A jury in August found Hernandez, D-West Covina, not guilty of driving under the influence but was hung 6-6 over a second count of driving with a blood-alcohol level of 0.08 or higher.
Hernandez, 37 was arrested in Concord on March 27 after leaving a downtown bar about 2 a.m. Authorities said his blood-alcohol level tested 0.08, the point at which someone is deemed too intoxicated to drive in California. Hernandez said he had only two glasses of wine, one about 9 p.m. and another just before the bar closed.
Defense attorney Peter Johnson attacked the handling of Hernandez's blood sample and the science behind it. Whereas most misdemeanor DUI trials take one or two days, the Hernandez jury heard more than seven days of testimony, including conflicting expert opinions.
The state's own witness testified that there could have been a 0.01 percent error in Hernandez's blood test results, which may have been the reason the jury was hung, Judge Mary Ann O'Malley said.
"It's not really, really strong evidence that it was above a 0.08," O'Malley said.
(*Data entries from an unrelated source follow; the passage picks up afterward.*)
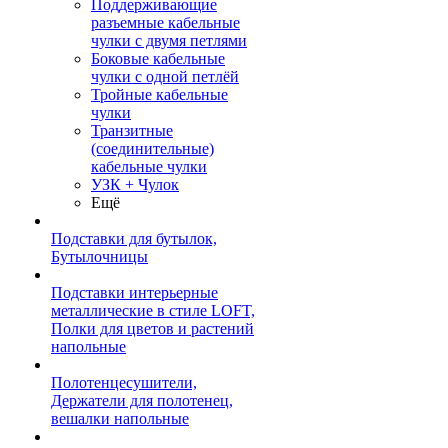
Поддерживающие
разъемные кабельные
чулки с двумя петлями
Боковые кабельные
чулки с одной петлёй
Тройные кабельные
чулки
Транзитные
(соединительные)
кабельные чулки
УЗК + Чулок
Ещё
Подставки для бутылок,
Бутылочницы
Подставки интерьерные
металлические в стиле LOFT,
Полки для цветов и растений
напольные
Полотенцесушители,
Держатели для полотенец,
вешалки напольные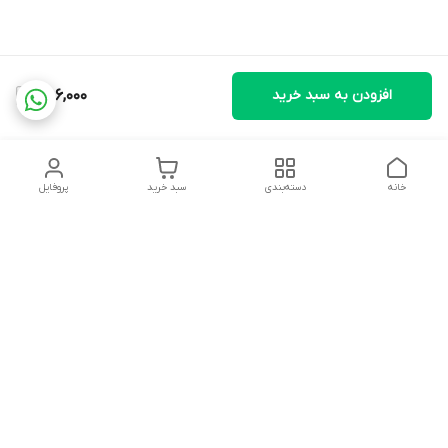
افزودن به سبد خرید
586,000
خانه
دسته‌بندی
سبد خرید
پروفایل
دسترسی سریع
تماس با ما
شکایات
درباره ما
قوانین و مقررات
سیاست حریم خصوصی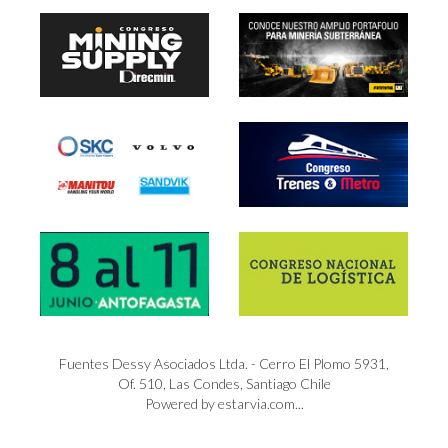
Fuentes Dessy Asociados Ltda. - Cerro El Plomo 5931,
Of. 510, Las Condes, Santiago Chile
Powered by estarvia.com...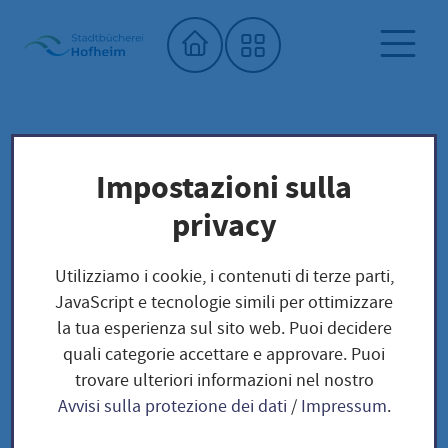
Home"
Biblioteca comunale
Biblioteca dei semi
Impostazioni sulla
Unser Saatgut: Aussaat - Ernte -
privacy
Samengewinnung
DG San Pizzuolo
Fruchtgemüse
TOMATEN
Utilizziamo i cookie, i contenuti di terze parti,
JavaScript e tecnologie simili per ottimizzare
la tua esperienza sul sito web. Puoi decidere
DG San Pizzuolo
quali categorie accettare e approvare. Puoi
trovare ulteriori informazioni nel nostro
Avvisi sulla protezione dei dati
/
Impressum
.
Tomate DG San Pizzuolo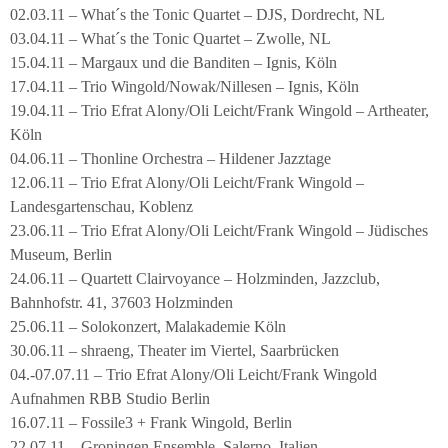
02.03.11 – What´s the Tonic Quartet – DJS, Dordrecht, NL
03.04.11 – What´s the Tonic Quartet – Zwolle, NL
15.04.11 – Margaux und die Banditen – Ignis, Köln
17.04.11 – Trio Wingold/Nowak/Nillesen – Ignis, Köln
19.04.11 – Trio Efrat Alony/Oli Leicht/Frank Wingold – Artheater,
Köln
04.06.11 – Thonline Orchestra – Hildener Jazztage
12.06.11 – Trio Efrat Alony/Oli Leicht/Frank Wingold –
Landesgartenschau, Koblenz
23.06.11 – Trio Efrat Alony/Oli Leicht/Frank Wingold – Jüdisches
Museum, Berlin
24.06.11 – Quartett Clairvoyance – Holzminden, Jazzclub,
Bahnhofstr. 41, 37603 Holzminden
25.06.11 – Solokonzert, Malakademie Köln
30.06.11 – shraeng, Theater im Viertel, Saarbrücken
04.-07.07.11 – Trio Efrat Alony/Oli Leicht/Frank Wingold
Aufnahmen RBB Studio Berlin
16.07.11 – Fossile3 + Frank Wingold, Berlin
22.07.11 – Groningen Ensemble, Salerno, Italien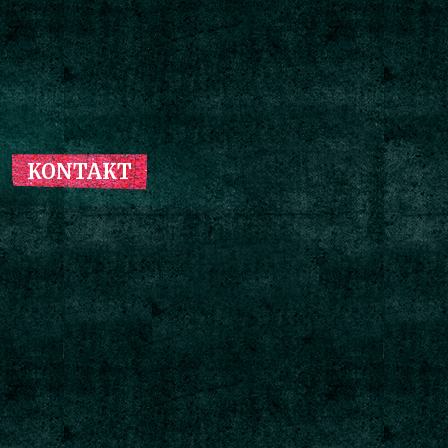
KONTAKT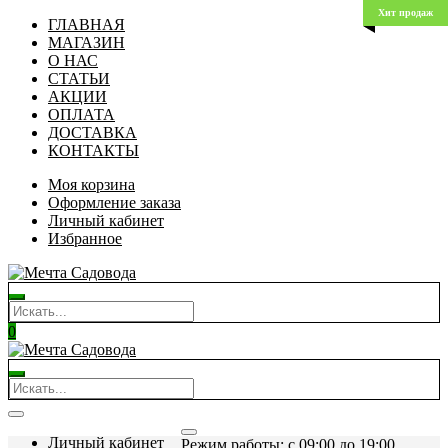
Хит продаж
ГЛАВНАЯ
МАГАЗИН
О НАС
СТАТЬИ
АКЦИИ
ОПЛАТА
ДОСТАВКА
КОНТАКТЫ
Моя корзина
Оформление заказа
Личный кабинет
Избранное
0
Личный кабинет
Режим работы: c 09:00 до 19:00.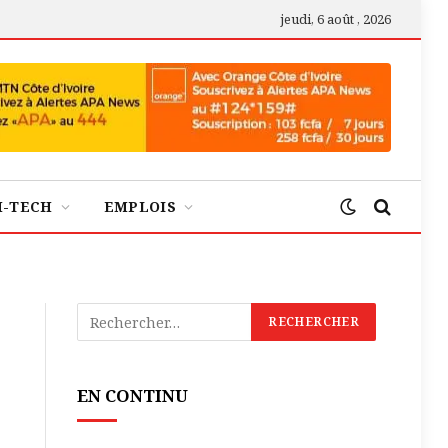
jeudi, 6 août , 2026
H-TECH
EMPLOIS
EN CONTINU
The judge cited an analysis of the evidence, the burdens surrounding a retrial, and Hernandez's lack of criminal history as reasons behind her decision to dismiss the lingering charge. O'Malley said it was unlikely that anyone would be able to present a better case against Hernandez than deputy district attorney Dana Filkowski did at trial.
A Concord police officer testified that he pulled over Hernandez that morning because he wove within a traffic lane and twice turned without signaling before driving into the parking lot of the Crowne Plaza Hotel. Officers said Hernandez and his date, Kaiser Permanente community and government relations manager Darcie Green, both smelled of alcohol and had bloodshot and watery eyes. Hernandez failed three field sobriety tests before he was taken into custody.
Neither Hernandez nor Green took the witness stand. The jury was barred from hearing that Hernandez is a politician, and was driving a state-issued car.
"We believed in the case that we had, but we respect the decision by the jury, and the court today," Filkowski said.
Johnson criticized the Contra Costa DA's Office for not announcing whether it intended to retry Hernandez after the hung jury.
"They left it to a judge to make the decision when, in reality, if they would have been acting correctly, they would have dismissed it on their own," Johnson said.